# WHAT THE EXERCISE ASKS
Using the data below, copy out all lines with the word "outgoing".

Stored data entries:
::::
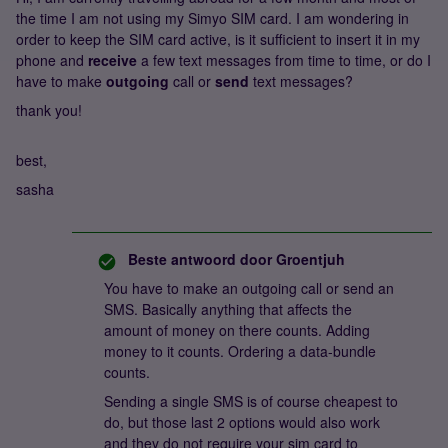
the time I am not using my Simyo SIM card. I am wondering in
order to keep the SIM card active, is it sufficient to insert it in my
phone and
receive
a few text messages from time to time, or do I
have to make
outgoing
call or
send
text messages?
thank you!
best,
sasha
Beste antwoord door
Groentjuh
You have to
make an outgoing call or send an
SMS. Basically anything that affects the
amount of money on there counts. Adding
money to it counts. Ordering a data-bundle
counts.
Sending a single SMS is of course cheapest to
do, but those last 2 options would also work
and they do not require your sim card to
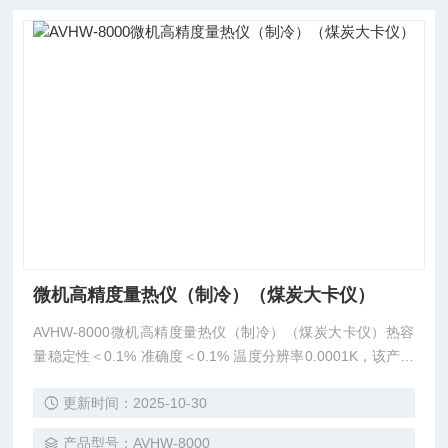
微机高精度量热仪（制冷）（煤炭大卡仪）
AVHW-8000微机高精度量热仪（制冷）（煤炭大卡仪）热容
量稳定性＜0.1% 准确度＜0.1% 温度分辨率0.0001K，该产品
即使在严酷环境下运行亦具有很好的性能和准确度。 结构紧
更新时间：2025-10-30
凑，造型美观，安装、维护简便，故障率低。 体积小巧，大
量使用模具制造，准确度高。 煤炭发热量测试的重复性和再
产品型号：AVHW-8000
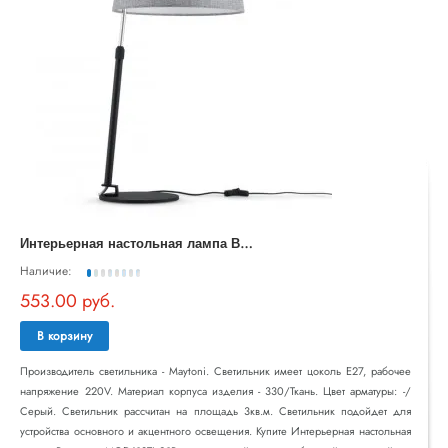
И
нтерьерная настольная лампа Bergamo MOD613TL-01B
Наличие:
553.00 руб.
В корзину
Производитель светильника - Maytoni. Светильник имеет цоколь E27, рабочее
напряжение 220V. Материал корпуса изделия - 330/Ткань. Цвет арматуры: -/
Серый. Светильник рассчитан на площадь 3кв.м. Светильник подойдет для
устройства основного и акцентного освещения. Купите Интерьерная настольная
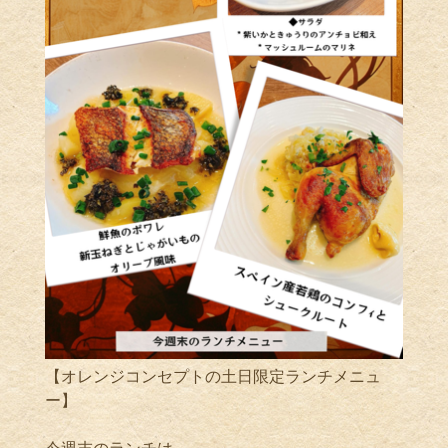
【オレンジコンセプトの土日限定ランチメニュ
ー】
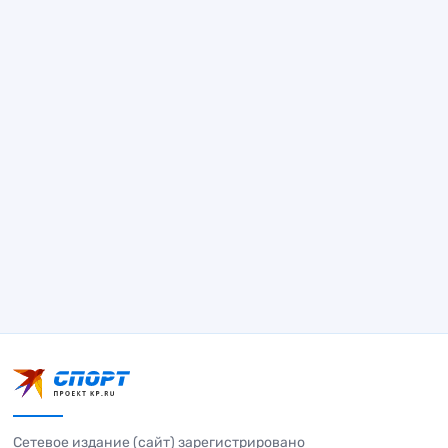
Сетевое издание (сайт) зарегистрировано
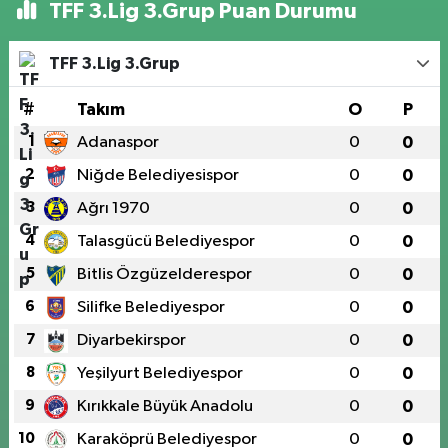
TFF 3.Lig 3.Grup Puan Durumu
TFF 3.Lig 3.Grup
#
Takım
O
P
1
Adanaspor
0
0
2
Niğde Belediyesispor
0
0
3
Ağrı 1970
0
0
4
Talasgücü Belediyespor
0
0
5
Bitlis Özgüzelderespor
0
0
6
Silifke Belediyespor
0
0
7
Diyarbekirspor
0
0
8
Yeşilyurt Belediyespor
0
0
9
Kırıkkale Büyük Anadolu
0
0
10
Karaköprü Belediyespor
0
0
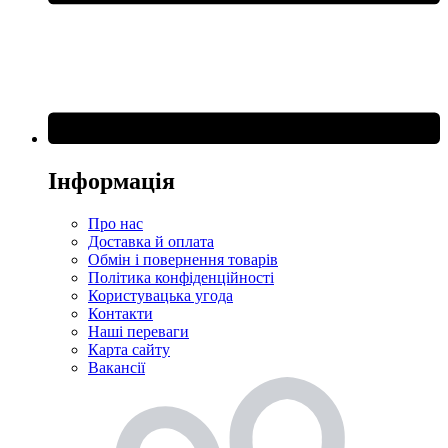
Інформація
Про нас
Доставка й оплата
Обмін і повернення товарів
Політика конфіденційності
Користувацька угода
Контакти
Наші переваги
Карта сайту
Вакансії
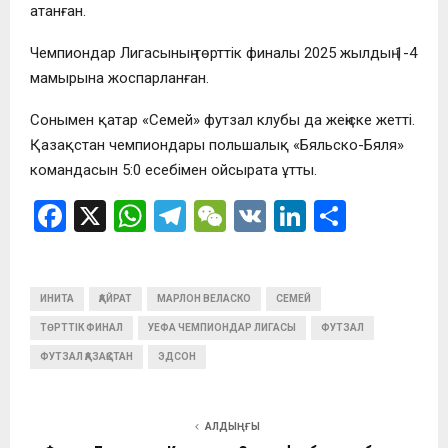
атанған.
Чемпиондар Лигасының төрттік финалы 2025 жылдың 1-4
мамырына жоспарланған.
Сонымен қатар «Семей» футзал клубы да жеңіске жетті.
Қазақстан чемпиондары польшалық «Бяльско-Бяля»
командасын 5:0 есебімен ойсырата ұтты.
F
X
W
T
W
V
Li
О
a
h
el
e
K
n
т
ce
at
e
C
ke
п
ИНИТА
b
ҚАЙРАТ
s
МАРЛОН ВЕЛАСКО
gr
h
СЕМЕЙ
dI
р
ТӨРТТІК ФИНАЛ
УЕФА ЧЕМПИОНДАР ЛИГАСЫ
ФУТЗАЛ
o
A
a
at
n
а
ФУТЗАЛ ҚАЗАҚСТАН
ЭДСОН
o
p
m
в
k
p
и
АЛДЫҢҒЫ
ть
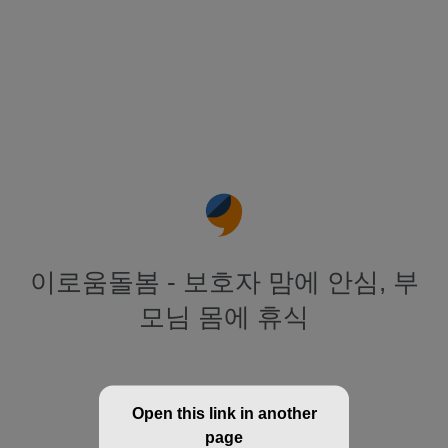
이로움돌봄 - 보호자 맘에 안심, 부
모님 몸에 휴식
::::
# RESULT
outgoing
make an outgoing call or send an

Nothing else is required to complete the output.